September 13, 2024

Preventing Joint Issues Later in Life

Our joints keep us mobile and allow us to perform all the actions we need to stay alive and healthy, but they can start to suffer after a number of years of disuse. Joints, like any part of the body, are subject to the strains of time, and by the time we are in our 40’s or later; our joints tend to hurt the most before anything else.

Find out how to prevent joint paint and degradation later in life by following these steps right now.

  1. Calcium

Calcium is a vital nutrient that can be found in most dairy products and leafy greens, and it’s important that we have enough to keep our joints and bones properly sustained.

It’s estimated that around 32 percent of Americans don’t consume enough calcium, which experts believe should be around 1000 grams a day. Adding a few milligrams of yoghurt to your daily diet can make a huge difference to the health of your joints.

  1. Weight

Being overweight can cause serious damage to your joints due to the extra pressure put on them for too long. Our joints and bone structure are designed to carry our weight naturally, but only when we’re at our correct weight.

Even a loss of 10kg can have a huge impact on the health of our joints, and greatly reduces the risk of osteoarthritis later in life.

  1. Vitamin D

Up there with calcium, Vitamin D is essential to leading a healthy lifestyle. The human body is not able to synthesise the vitamin on its own, which means that it’s important to get it from other sources, such as salmon, crimini mushrooms, fortified milks, and more, although getting enough from food can prove difficult.

  1. Inflammation

Inflammation is one of the leading causes of long-term joint degradation, and is a far more serious condition than most people realise. If our joints are constantly inflamed, they can start to lose their elasticity and strength, increasing the chances of developing arthritis.
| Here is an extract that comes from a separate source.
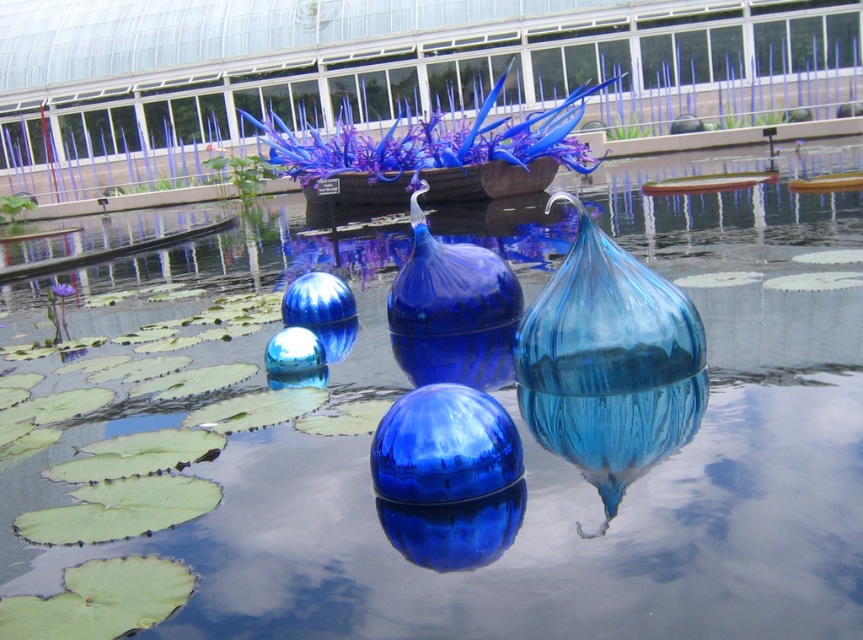 Looking at this image, you are a visitor in the garden and want to find the blue glass vase at center. Based on the coordinates provided, can you determine its position relative to the greenhouse in the background?

The blue glass vase at center is located at point [605,323], which places it near the center of the garden scene, closer to the foreground than the background greenhouse. Since the greenhouse is in the background, the blue glass vase at center is positioned in front of the greenhouse. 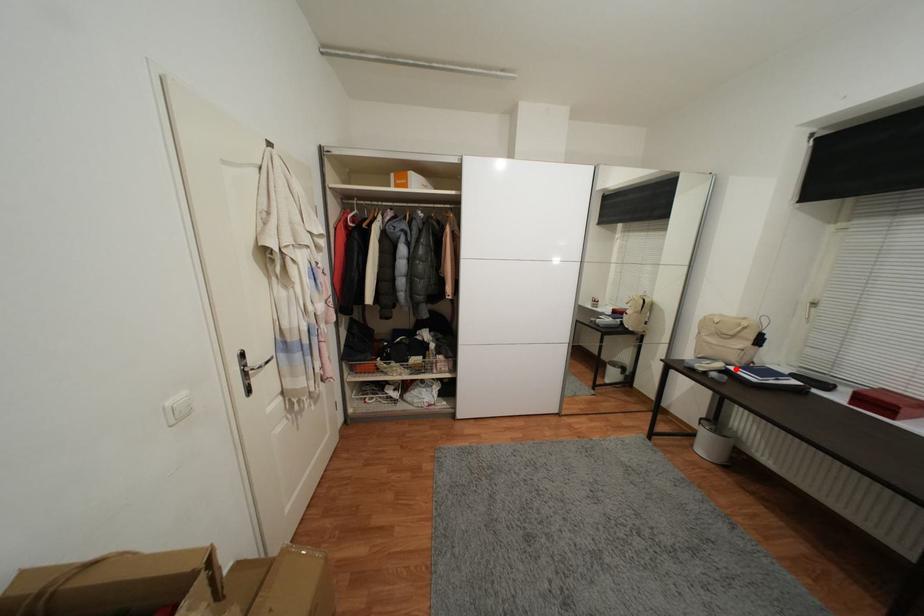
One way to avoid this is by eating healthy fats that are rich in omega 3, such as fats from fish, along with a diet of nuts, whole grains, and plenty of fruits and vegetables. 

  1. Drinking Water

Hydration is extremely important, not just for our joints, but for our entire body. The cartilage found in joints is made up primarily of water, and without enough water to keep that cartilage properly hydrated, it can slowly start to degrade over time and lead to a higher susceptibility of injury, especially as we get older.

Filtered water also tends to contain a range of micronutrients that are extremely beneficial to our overall health, and as much as 2 litres should be consumed every day.